Types Of Healthcare In The United States

Let's face it, we all need it, but many of us don't understand it at all. Health care has in the United States has become so confusing that most of us have just given up trying to understand it. There are so many different types of plans and providers that when they ask you to choose your provider or service, more than likely you simply ask what everyone else has. While asking other people have may tell you whether or not they are happy with their healthcare, it doesn't tell you whether or not their plan is right for you. To help you, we've assembled brief guide on the different types of healthcare in the United States.

Most every healthcare program available at the workplace is some type of "managed care" plan. What this means is that the company, or provider, has a variety of systems and protocols in place to help them control costs. Unfortunately for you, when they control costs it makes it more difficult for you to receive outstanding service. Unfortunately, that seems to be the nature of the beast and there isn't much you can do to change that. However, if you choose the plan that will cover you the most efficiently, then you should set yourself up for success.

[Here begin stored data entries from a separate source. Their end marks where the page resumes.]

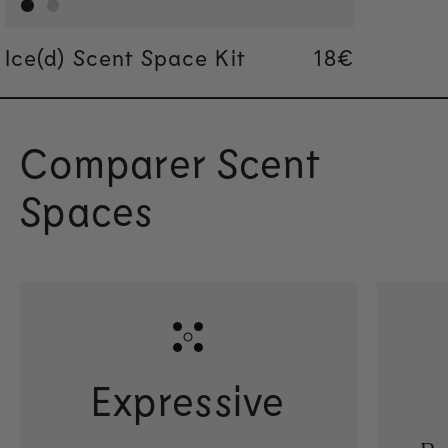
Ice(d) Scent Space Kit
Regular pric
18€
Regular pric
18€
Comparer Scent
Spaces
Expressive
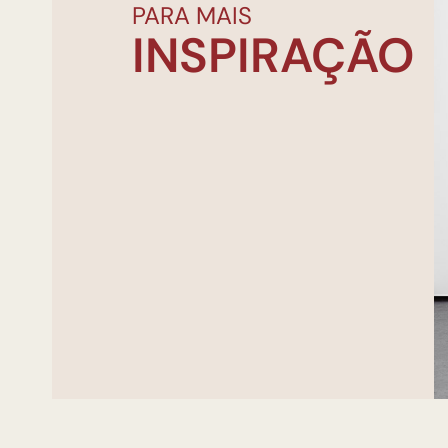
PARA MAIS
INSPIRAÇÃO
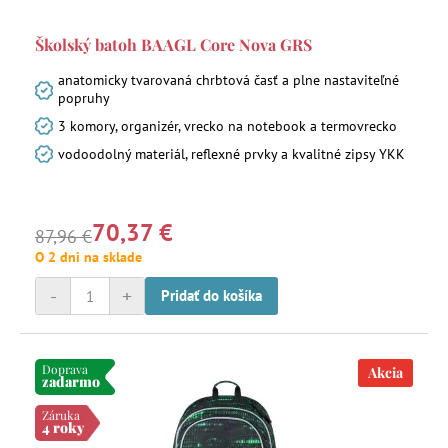
Školský batoh BAAGL Core Nova GRS
anatomicky tvarovaná chrbtová časť a plne nastaviteľné
popruhy
3 komory, organizér, vrecko na notebook a termovrecko
vodoodolný materiál, reflexné prvky a kvalitné zipsy YKK
70,37 €
87,96 €
O 2 dni na sklade
-
+
Pridať do košíka
Doprava
Akcia
zadarmo
Záruka
4 roky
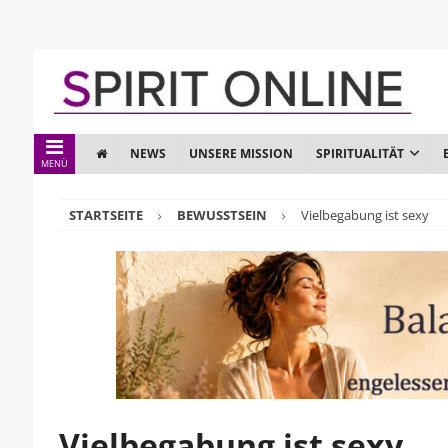
NEWS
UNSERE MISSION
SPIRITUALITÄT
MENÜ
STARTSEITE
BEWUSSTSEIN
Vielbegabung ist sexy
Vielbegabung ist sexy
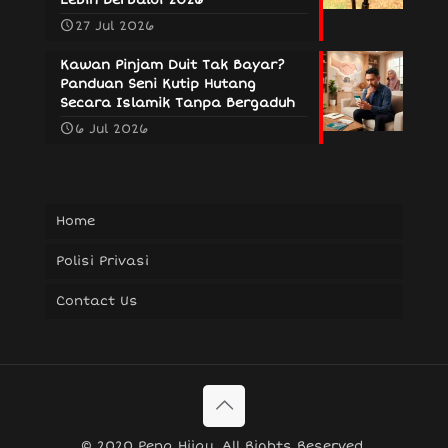
27 Jul 2026
Kawan Pinjam Duit Tak Bayar?
Panduan Seni Kutip Hutang
Secara Islamik Tanpa Bergaduh
6 Jul 2026
Home
Polisi Privasi
Contact Us
© 2020 Pena Hijau. All Rights Reserved.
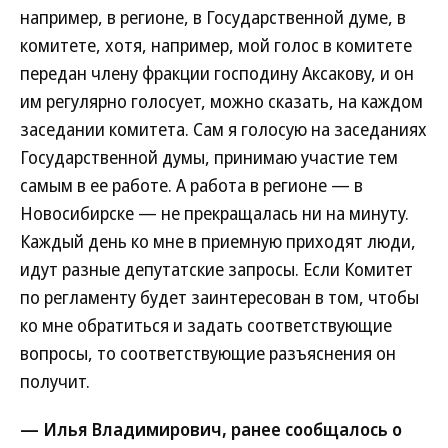
например, в регионе, в Государственной думе, в
комитете, хотя, например, мой голос в комитете
передан члену фракции господину Аксакову, и он
им регулярно голосует, можно сказать, на каждом
заседании комитета. Сам я голосую на заседаниях
Государственной думы, принимаю участие тем
самым в ее работе. А работа в регионе — в
Новосибирске — не прекращалась ни на минуту.
Каждый день ко мне в приемную приходят люди,
идут разные депутатские запросы. Если Комитет
по регламенту будет заинтересован в том, чтобы
ко мне обратиться и задать соответствующие
вопросы, то соответствующие разъяснения он
получит.
— Илья Владимирович, ранее сообщалось о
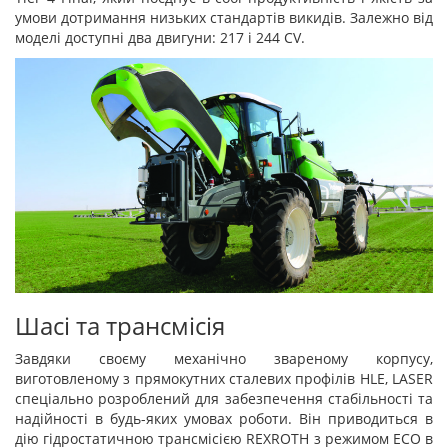
умови дотримання низьких стандартів викидів. Залежно від
моделі доступні два двигуни: 217 і 244 CV.
Шасі та трансмісія
Завдяки своєму механічно звареному корпусу,
виготовленому з прямокутних сталевих профілів HLE, LASER
спеціально розроблений для забезпечення стабільності та
надійності в будь-яких умовах роботи. Він приводиться в
дію гідростатичною трансмісією REXROTH з режимом ECO в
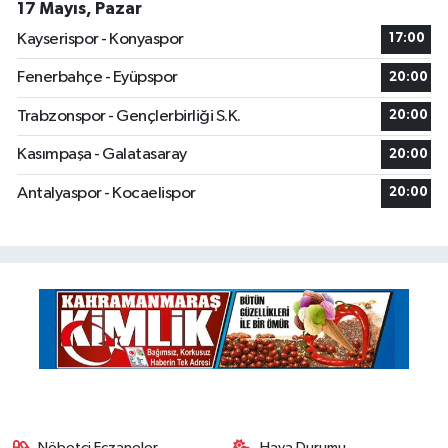
17 Mayıs, Pazar
Kayserispor - Konyaspor
17:00
Fenerbahçe - Eyüpspor
20:00
Trabzonspor - Gençlerbirliği S.K.
20:00
Kasımpaşa - Galatasaray
20:00
Antalyaspor - Kocaelispor
20:00
Nöbetçi Eczaneler
Hava Durumu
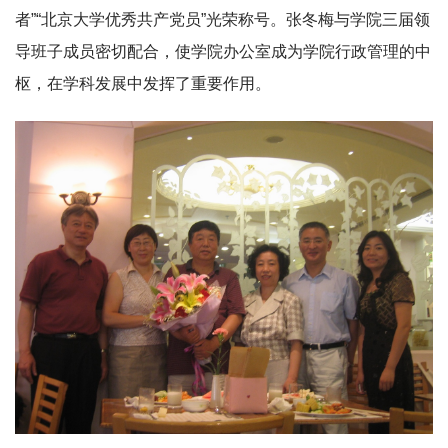
者”“北京大学优秀共产党员”光荣称号。张冬梅与学院三届领
导班子成员密切配合，使学院办公室成为学院行政管理的中
枢，在学科发展中发挥了重要作用。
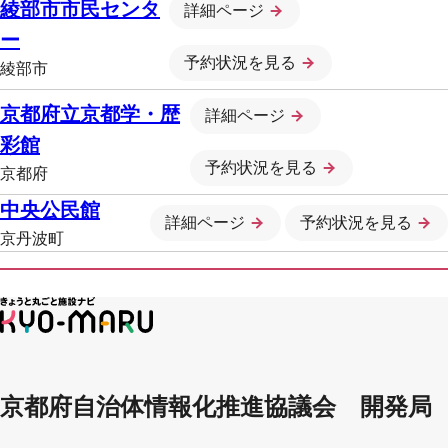
綾部市市民センタ
詳細ページ
ー
予約状況を見る
綾部市
京都府立京都学・歴
詳細ページ
彩館
予約状況を見る
京都府
中央公民館
詳細ページ
予約状況を見る
京丹波町
京都府自治体情報化推進協議会 開発局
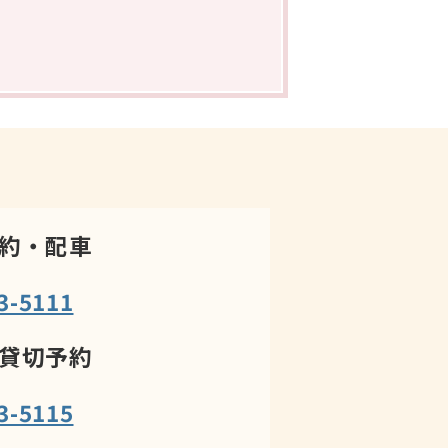
約・配車
3-5111
貸切予約
3-5115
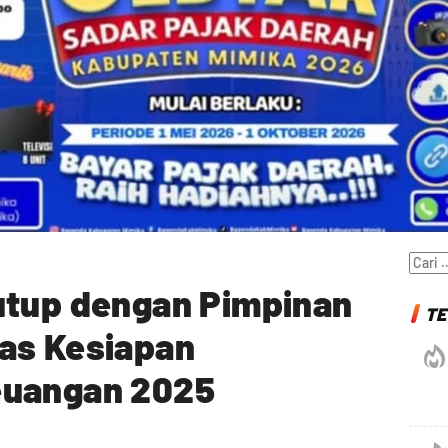
Cari
untuk
utup dengan Pimpinan
TE
as Kesiapan
euangan 2025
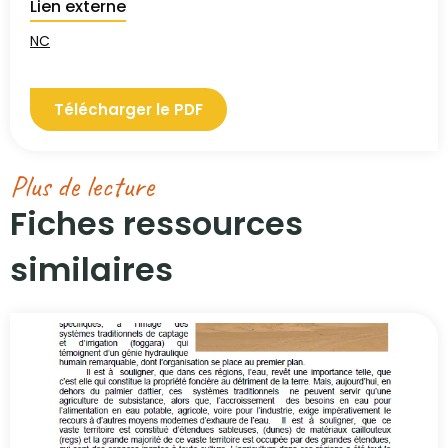
Lien externe
NC
Télécharger le PDF
Plus de lecture
Fiches ressources
similaires​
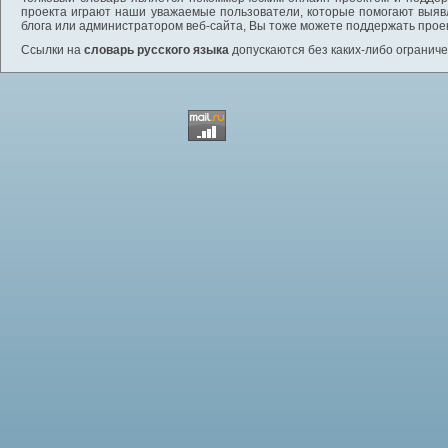
проекта играют наши уважаемые пользователи, которые помогают выяв
блога или администратором веб-сайта, Вы тоже можете поддержать проек
Ссылки на
словарь русского языка
допускаются без каких-либо ограниче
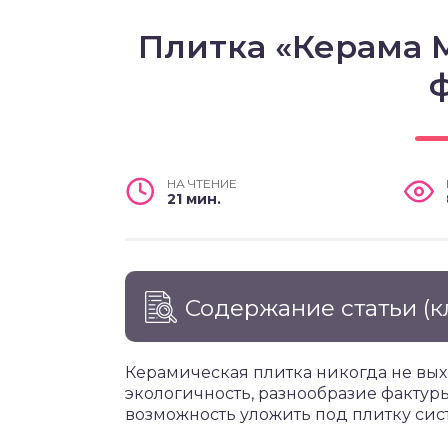
Плитка «Керама 
НА ЧТЕНИЕ
21 мин.
Содержание статьи
(к
Керамическая плитка никогда не вых
экологичность, разнообразие фактуры,
возможность уложить под плитку сис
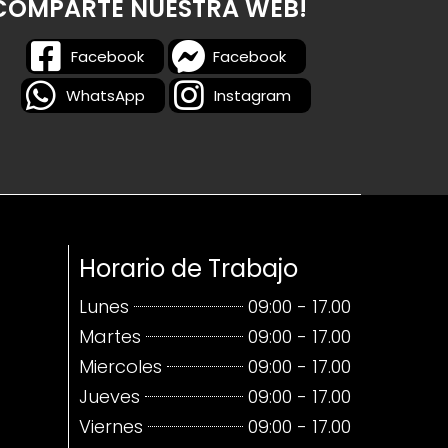
COMPARTE NUESTRA WEB!
Facebook
Facebook
WhatsApp
Instagram
Horario de Trabajo
Lunes
09:00 - 17.00
Martes
09:00 - 17.00
Miercoles
09:00 - 17.00
Jueves
09:00 - 17.00
Viernes
09:00 - 17.00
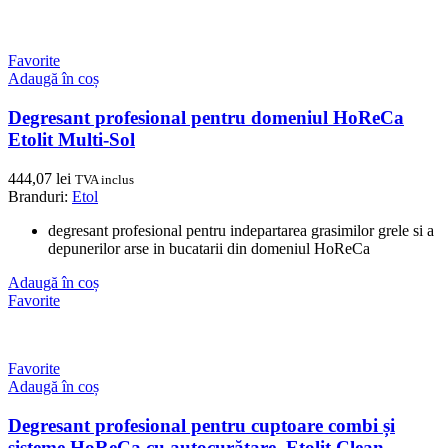
Favorite
Adaugă în coș
Degresant profesional pentru domeniul HoReCa
Etolit Multi-Sol
444,07
lei
TVA inclus
Branduri:
Etol
degresant profesional pentru indepartarea grasimilor grele si a
depunerilor arse in bucatarii din domeniul HoReCa
Adaugă în coș
Favorite
Favorite
Adaugă în coș
Degresant profesional pentru cuptoare combi și
sisteme HoReCa cu autocurățare, Etolit Clean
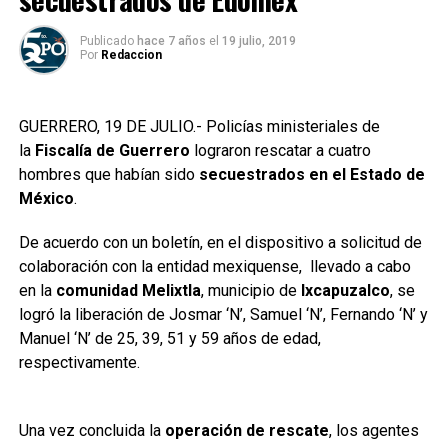
Publicado
hace 7 años
el
19 julio, 2019
Por
Redaccion
GUERRERO, 19 DE JULIO.- Policías ministeriales de
la
Fiscalía de Guerrero
lograron rescatar a cuatro
hombres que habían sido
secuestrados en el Estado de
México
.
De acuerdo con un boletín, en el dispositivo a solicitud de
colaboración con la entidad mexiquense, llevado a cabo
en la
comunidad Melixtla
, municipio de
Ixcapuzalco
, se
logró la liberación de Josmar ‘N’, Samuel ‘N’, Fernando ‘N’ y
Manuel ‘N’ de 25, 39, 51 y 59 años de edad,
respectivamente.
Una vez concluida la
operación de rescate
, los agentes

The most confusing type of plan by far is the fee for service plan, which basically has several tiers involved, making it difficult to know how much you will have to pay. Basically, these plans involve a monthly premium in exchange for the insurance company taking most of the hit. The problem with these plans is that before the insurance company will pay any money, you will have to meet your deductable first. Usually you can choose the level of deductable when you sign up for the service, but it can vary by person or company. Once you've reach this point, then the insurance company will start sharing the bill with you. Eventually, if you pay enough you will reach your cap, which is the most you have to pay in a year. At that point the insurance company will cover everything from that point on.

HMO's, health maintenance organizations, are the most common plan and consist of a monthly premium, followed by a deductable or co-pay. Generally speaking, you will pay a small portion of the total cost for everything within the plan. You may pay $5 for medication, $20 for office visits, and $200 for something serious, but the plan can be chosen and varied depending on who the provider is.

Lastly, you can choose health savings accounts, which basically free you from an HMO. In this case you will set aside money every month in the event of an accident or emergency. Although these can be nice, if you come upon something major, you may not have enough to cover it. Overall, the best choice is to choose a combination of a health coverage provider, such as an HMO, and a health savings plan to help you save for the deductibles.